O. Guy Morley
September 28, 2018
This is a work of fiction. Names, characters, businesses, places, events, and incidents are either the products of the author’s imagination or used in a fictitious manner. Any resemblance to actual persons, living or dead, or actual events is purely coincidental.
Sonia tends to remember her dreams well. She always thinks her dreams are interesting. Sometimes, when she wakes up at night in the middle of a dream, she goes right back to sleep to enjoy the continuation of that dream. She even has a dream journal kept for the last several years. And she happens to be a psychologist and experienced meditator. So, she has something to share with us about what she thinks about dreams.

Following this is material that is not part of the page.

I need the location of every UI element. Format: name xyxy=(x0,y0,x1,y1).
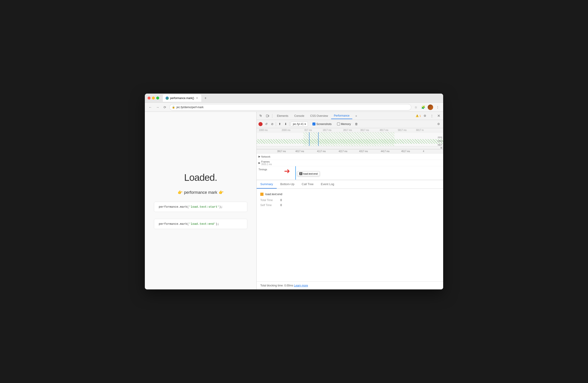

Sonia: I enjoy my dreams immensely. But what I want to say the most today is that our thoughts are actually not that different from dreams. The main difference is we dream when we sleep and we think when we are awake. While there is very little external constraints in dreams, our thoughts are heavily constrained by all sorts of real-world stimuli.
I came to this realization not from my psychological work, although which was helpful. I learned more from my meditation experience. Through over a decade of meditating for one to two hours almost every day, I gained surprising insight into how thoughts work. Of course, this has been being told by Buddhist monks and other serious meditators for thousands of years. But it is this, my own experience which made this realization real.
Regarding meditation, my journey was not easy, straightforward, or effortless. It was a winding, back-and-forth, and slow process. But now, when I sit and meditate, my mind becomes clear. I can concentrate on the breath. I can detect virtually all the stimuli entering into my mind. This includes sounds, bodily sensations, and mental activities. Whenever there is a stimulus, my mind tries to process it. After long practice, I think I can now detect basically all the “sparks” which ignites when there is a stimulus. When I started meditation, each such spark had a huge impact on my mind. My mind raced to create all sorts of residual “thoughts.” As a results, my concentration was distracted. Nowadays, whenever such a spark ignites, I can detect it and return to the focus, usually the breath. The interesting part is that the meta-process of overseeing all these happenings also works in the same way. So, when a spark ignites, this actually triggers the executive process. That is, when we realize that this executive process also ignites its own spark and works just like a distraction. Only when we realize this and the fact that there is nothing else is going on, we really know what is happening in our minds.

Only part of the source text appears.